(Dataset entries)
# # # #

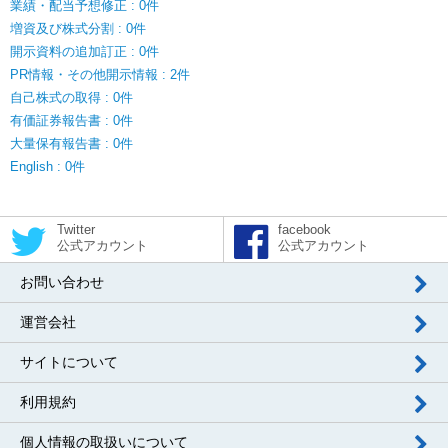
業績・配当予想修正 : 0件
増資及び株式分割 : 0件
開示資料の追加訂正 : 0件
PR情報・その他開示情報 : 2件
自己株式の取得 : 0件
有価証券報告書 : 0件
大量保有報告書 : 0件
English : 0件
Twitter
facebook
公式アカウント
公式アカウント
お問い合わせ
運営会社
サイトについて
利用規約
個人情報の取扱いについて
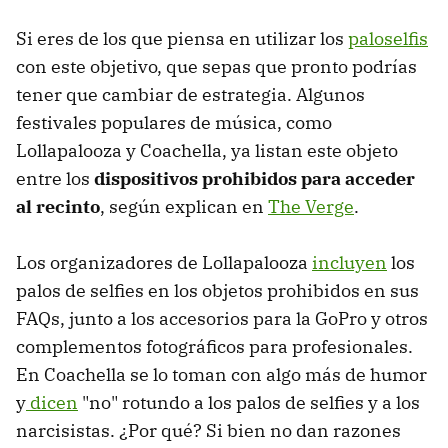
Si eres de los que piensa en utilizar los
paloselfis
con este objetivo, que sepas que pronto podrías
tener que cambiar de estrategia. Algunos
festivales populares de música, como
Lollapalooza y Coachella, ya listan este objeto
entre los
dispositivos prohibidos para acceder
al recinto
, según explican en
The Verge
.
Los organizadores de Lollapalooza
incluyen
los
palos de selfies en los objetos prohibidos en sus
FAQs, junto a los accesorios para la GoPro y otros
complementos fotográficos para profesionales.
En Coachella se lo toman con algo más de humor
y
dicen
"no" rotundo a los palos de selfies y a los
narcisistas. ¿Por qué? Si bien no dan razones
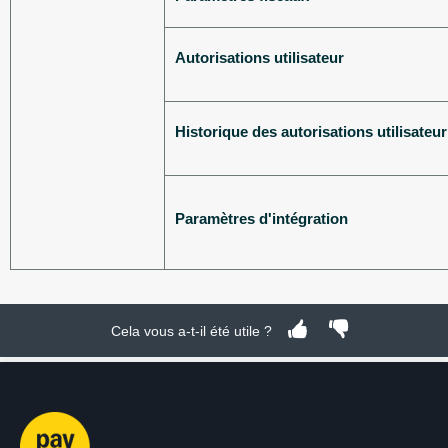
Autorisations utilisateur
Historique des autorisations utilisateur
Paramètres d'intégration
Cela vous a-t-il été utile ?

# # # #

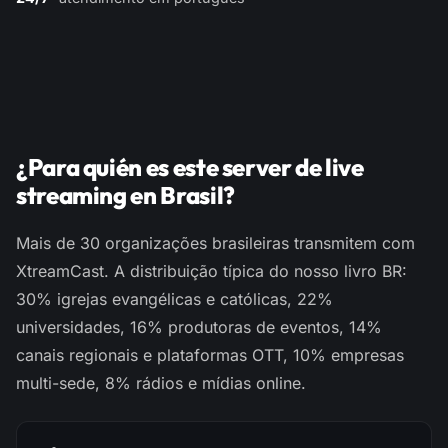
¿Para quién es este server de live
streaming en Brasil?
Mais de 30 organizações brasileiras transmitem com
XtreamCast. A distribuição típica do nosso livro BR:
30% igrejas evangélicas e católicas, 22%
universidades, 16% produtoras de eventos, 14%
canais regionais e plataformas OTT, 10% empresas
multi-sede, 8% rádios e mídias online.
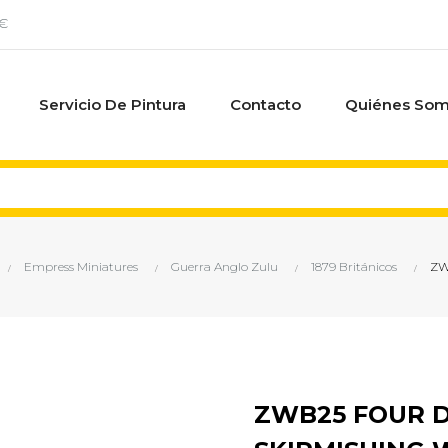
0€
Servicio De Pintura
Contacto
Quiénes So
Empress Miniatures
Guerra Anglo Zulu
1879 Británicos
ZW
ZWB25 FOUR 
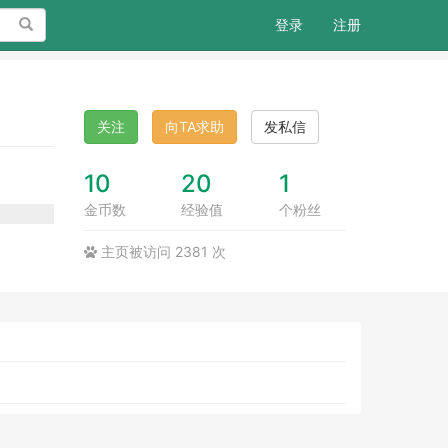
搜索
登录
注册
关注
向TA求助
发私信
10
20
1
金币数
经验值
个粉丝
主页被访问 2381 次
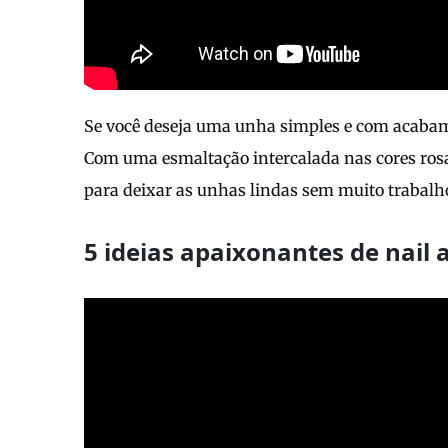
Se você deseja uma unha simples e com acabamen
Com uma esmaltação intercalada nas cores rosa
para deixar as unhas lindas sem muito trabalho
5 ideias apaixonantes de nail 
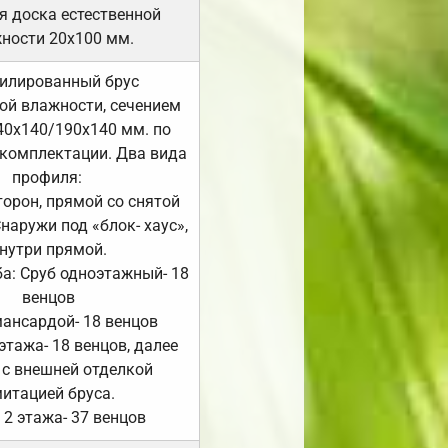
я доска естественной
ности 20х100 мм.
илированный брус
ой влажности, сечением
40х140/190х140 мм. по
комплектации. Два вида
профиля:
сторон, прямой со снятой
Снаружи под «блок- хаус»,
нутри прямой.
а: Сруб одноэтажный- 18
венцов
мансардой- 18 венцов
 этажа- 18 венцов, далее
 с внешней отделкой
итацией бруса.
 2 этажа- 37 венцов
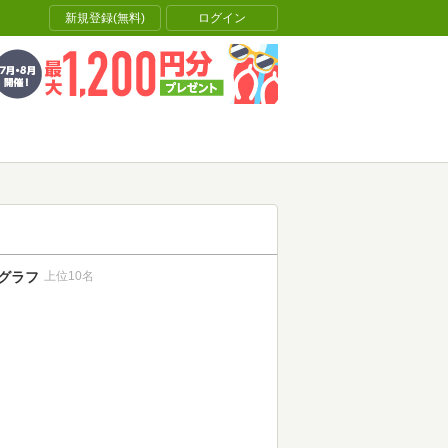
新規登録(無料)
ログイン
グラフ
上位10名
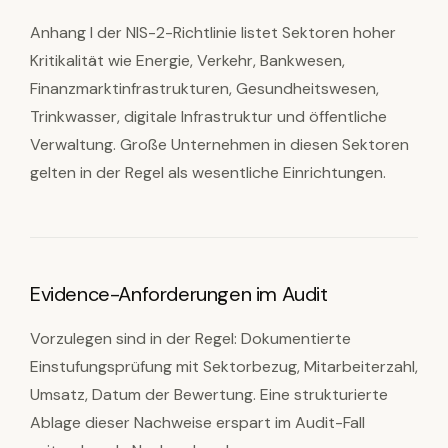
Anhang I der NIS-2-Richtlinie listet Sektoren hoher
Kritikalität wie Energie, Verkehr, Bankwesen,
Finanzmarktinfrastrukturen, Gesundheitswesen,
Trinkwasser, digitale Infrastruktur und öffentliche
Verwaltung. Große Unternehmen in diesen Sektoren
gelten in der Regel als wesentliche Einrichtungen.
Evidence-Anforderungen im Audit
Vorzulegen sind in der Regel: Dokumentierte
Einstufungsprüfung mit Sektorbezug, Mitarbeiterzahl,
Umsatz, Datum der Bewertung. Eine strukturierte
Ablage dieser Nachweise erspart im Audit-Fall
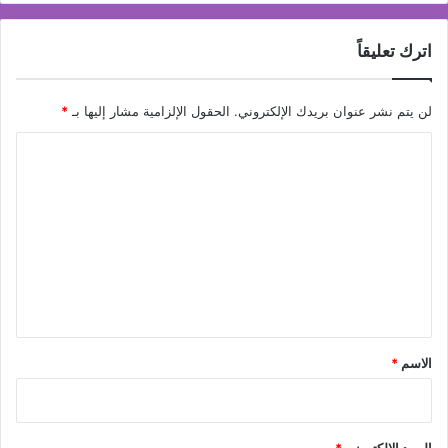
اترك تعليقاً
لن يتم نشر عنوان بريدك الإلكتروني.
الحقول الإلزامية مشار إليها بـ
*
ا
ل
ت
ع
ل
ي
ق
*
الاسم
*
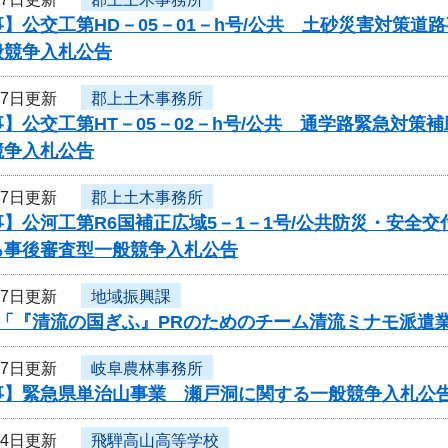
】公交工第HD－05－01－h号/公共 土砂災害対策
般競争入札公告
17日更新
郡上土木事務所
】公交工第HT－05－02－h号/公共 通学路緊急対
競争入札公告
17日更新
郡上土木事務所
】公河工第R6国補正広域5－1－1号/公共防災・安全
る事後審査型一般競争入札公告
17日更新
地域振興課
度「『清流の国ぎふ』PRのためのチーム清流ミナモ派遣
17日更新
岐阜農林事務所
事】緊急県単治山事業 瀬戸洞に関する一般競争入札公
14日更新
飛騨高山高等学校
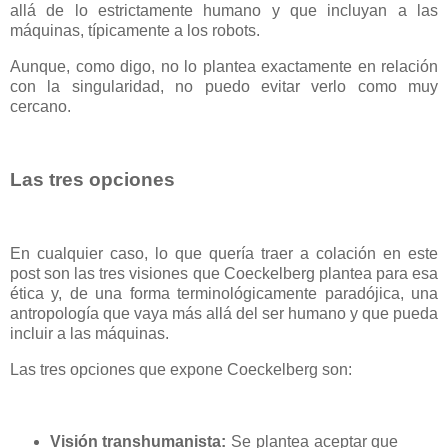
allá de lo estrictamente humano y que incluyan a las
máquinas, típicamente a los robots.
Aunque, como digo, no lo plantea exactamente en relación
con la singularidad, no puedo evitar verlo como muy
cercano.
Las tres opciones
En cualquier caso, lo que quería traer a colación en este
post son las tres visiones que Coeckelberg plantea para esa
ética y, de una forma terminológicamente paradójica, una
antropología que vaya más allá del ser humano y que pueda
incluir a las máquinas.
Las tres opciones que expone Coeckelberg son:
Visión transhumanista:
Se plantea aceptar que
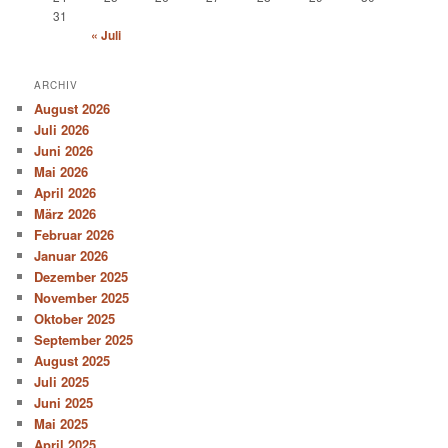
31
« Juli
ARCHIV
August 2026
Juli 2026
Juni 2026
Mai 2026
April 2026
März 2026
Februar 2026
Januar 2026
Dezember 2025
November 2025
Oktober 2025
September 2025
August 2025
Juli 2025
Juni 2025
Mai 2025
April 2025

# # # #

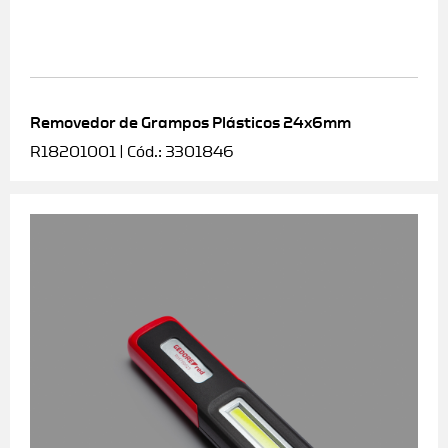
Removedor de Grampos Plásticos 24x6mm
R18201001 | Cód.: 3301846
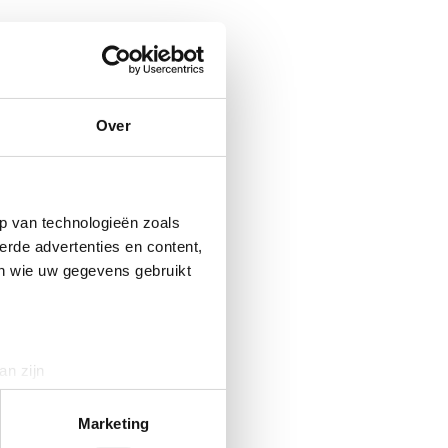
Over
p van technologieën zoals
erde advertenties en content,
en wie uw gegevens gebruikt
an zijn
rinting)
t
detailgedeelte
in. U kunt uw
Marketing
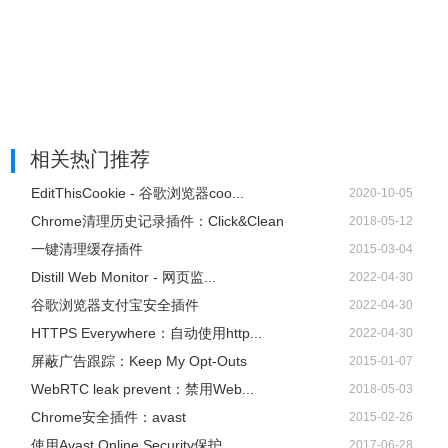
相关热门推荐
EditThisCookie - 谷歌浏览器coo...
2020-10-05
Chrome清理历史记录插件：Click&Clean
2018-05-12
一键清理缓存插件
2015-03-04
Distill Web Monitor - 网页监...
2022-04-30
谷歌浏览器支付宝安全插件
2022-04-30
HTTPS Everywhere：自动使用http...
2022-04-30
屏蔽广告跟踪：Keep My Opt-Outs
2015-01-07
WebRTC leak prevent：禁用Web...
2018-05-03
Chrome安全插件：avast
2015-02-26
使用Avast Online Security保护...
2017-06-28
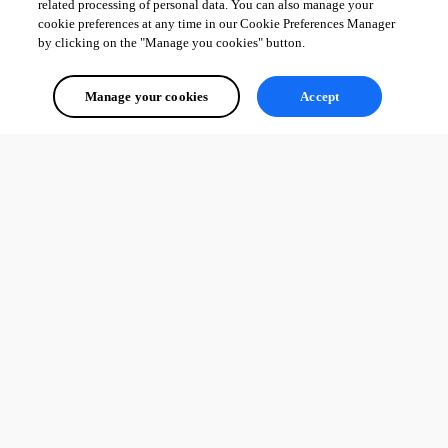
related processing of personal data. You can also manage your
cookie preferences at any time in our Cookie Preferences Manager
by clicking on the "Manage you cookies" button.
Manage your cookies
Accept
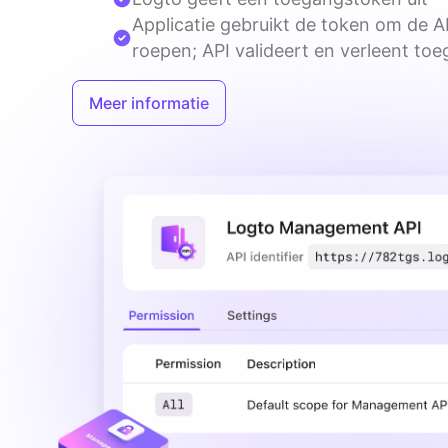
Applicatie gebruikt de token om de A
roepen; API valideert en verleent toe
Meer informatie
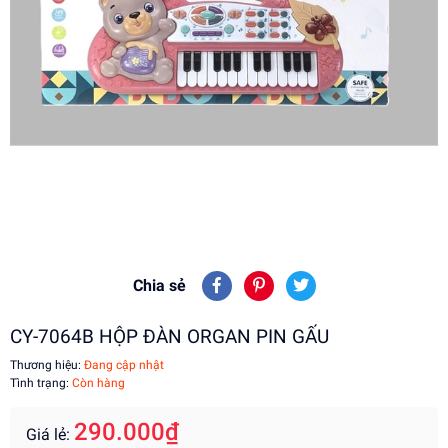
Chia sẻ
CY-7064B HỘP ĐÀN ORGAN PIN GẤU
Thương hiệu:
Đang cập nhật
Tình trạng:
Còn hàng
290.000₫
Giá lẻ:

# # # #

▸ **WHAT YOU SHOULD DO**: Leave out the images and write out the lines above exactly, from the one with "業績・配当予想修正 : 0件" up to and including the one with "palos de selfies en".

▸ **ANSWER TO THIS PROBLEM**:
業績・配当予想修正 : 0件
増資及び株式分割 : 0件
開示資料の追加訂正 : 0件
PR情報・その他開示情報 : 2件
自己株式の取得 : 0件
有価証券報告書 : 0件
大量保有報告書 : 0件
English : 0件
Twitter
facebook
公式アカウント
公式アカウント
お問い合わせ
運営会社
サイトについて
利用規約
個人情報の取扱いについて
Si eres de los que piensa en utilizar los
paloselfis
con este objetivo, que sepas que pronto podrías
tener que cambiar de estrategia. Algunos
festivales populares de música, como
Lollapalooza y Coachella, ya listan este objeto
entre los
dispositivos prohibidos para acceder
al recinto
, según explican en
The Verge
.
Los organizadores de Lollapalooza
incluyen
los
palos de selfies en los objetos prohibidos en sus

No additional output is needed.